Kristen Arnett: Relationships? Writing? It’s All Taxidermy
The Author of Mostly Dead Things on The Maris Review
How taxidermy are like past relationships:
Kristen Arnett: It’s a very queer book, and coming of age as a young, queer person includes not understanding yourself and your sexuality and discovering that. It has that extra edge of being fraught, because sometimes those relationships are secret as well. It becomes this way that when we think about them, memory becomes extremely structured: very posed and put together.
Maris Kreizman: Remember that dead raccoon?
Kristen: [laughs] “Baby, that dead bull reminds me of you.” It made me realize that it has a lot in common with taxidermy, because taxidermy is taking what was once alive and dying in this kind of way and resurrecting it as a specific posed, structured memory. That’s past relationships, in a lot of ways.
On coping mechanisms:
Kristen: Writing is a kind of taxidermy, because you are constructing a narrative and you’re posing it in a certain way. You’re taking it and saying, this isn’t fitting my idea of how the memory should function, whittling it down and honing it down to the thing that you see it as.

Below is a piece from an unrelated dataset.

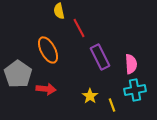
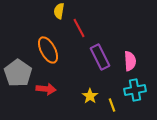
yellow semicircle: rotated 21 degrees clockwise
pink semicircle: moved 1 px left, 3 px up
gray pentagon: moved 1 px up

Maris: You getting to narrate your experience is the ultimate “taxidermilogic.” The impression from the book, at least, was that I could see how control, both in taxidermy and controlling the narrative, were very important.
Kristen: Right, because I think too that it is also a book about grief and loss; specifically, this narrator struggles with control issues. Struggle is an interesting word, because when the book begins they don’t think they struggle with it.
Maris: No, not at all. For them, it’s a lot of coping mechanisms. In writing this book, it was like what does it look like when you’ve had these workarounds that might not be healthy and maybe not the best way of coping with things, but they’ve worked to a degree. You’ve developed them and you’ve used them. They are these workarounds so you can get through the things you don’t want to deal with, like what happens when an event occurs or something happens that makes it so those coping mechanisms no longer work anymore. They don’t function the way you need them to.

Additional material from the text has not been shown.